O. Hawkins, for plaintiff in error.
C. Upson, Attorney-General, for the people.
Christiancy J.:
The same objections are urged to the information and its verification in this case as in the case of Washburn v. The People, argued and submitted with this. The opinion in that case decides the present, so far as these questions are involved.
The information is for incest, and charges that the defendant "did commit the crime of fornication with one Harriet A. Hicks, by having carnal knowledge of the body of her, the said Harriet A. Hicks, she the said Harriet A. Hicks being then and there the daughter of the said William Hicks."

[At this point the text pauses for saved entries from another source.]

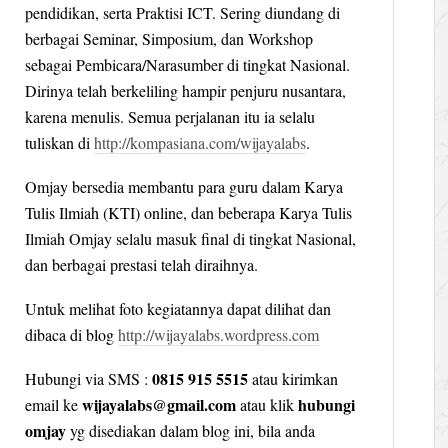
pendidikan, serta Praktisi ICT. Sering diundang di
berbagai Seminar, Simposium, dan Workshop
sebagai Pembicara/Narasumber di tingkat Nasional.
Dirinya telah berkeliling hampir penjuru nusantara,
karena menulis. Semua perjalanan itu ia selalu
tuliskan di
http://kompasiana.com/wijayalabs
.
Omjay bersedia membantu para guru dalam Karya
Tulis Ilmiah (KTI) online, dan beberapa Karya Tulis
Ilmiah Omjay selalu masuk final di tingkat Nasional,
dan berbagai prestasi telah diraihnya.
Untuk melihat foto kegiatannya dapat dilihat dan
dibaca di blog
http://wijayalabs.wordpress.com
0815 915 5515
Hubungi via SMS :
atau kirimkan
wijayalabs@gmail.com
hubungi
email ke
atau klik
omjay
yg disediakan dalam blog ini, bila anda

It is assigned as error that the information does not allege, in the language of the statute creating the offense (Comp. L., § 5870), that the defendant and the said Harriet A. Hicks were "within the degrees of consanguinity within which marriages are prohibited, or declared by law to be incestuous and void." This was clearly unnecessary. It being charged that the offense was committed with a daughter of the defendant, it is but a conclusion of law that the parties were within the prohibited degrees of relationship. By reference to Compiled Laws, § 3206, it will be seen that no man is allowed to marry his daughter; and by the next section, that no woman is permitted to marry her father. This is a public law of which courts are bound to take notice. The statute creating the offense here charged uses the words "within the degrees of consanguinity within which marriages are prohibited," etc., as descriptive of the class of persons to whom it applies, and merely for the sake of brevity, to avoid the necessity of enumerating specifically all the different degrees of relationship to which the provision is intended to apply.
There is no error in the judgment or proceedings of the Circuit Court, and the judgment must be affirmed.
Campbell J. dissented on the same grounds as in the case of Washburn v. The People, but concurred upon the other point.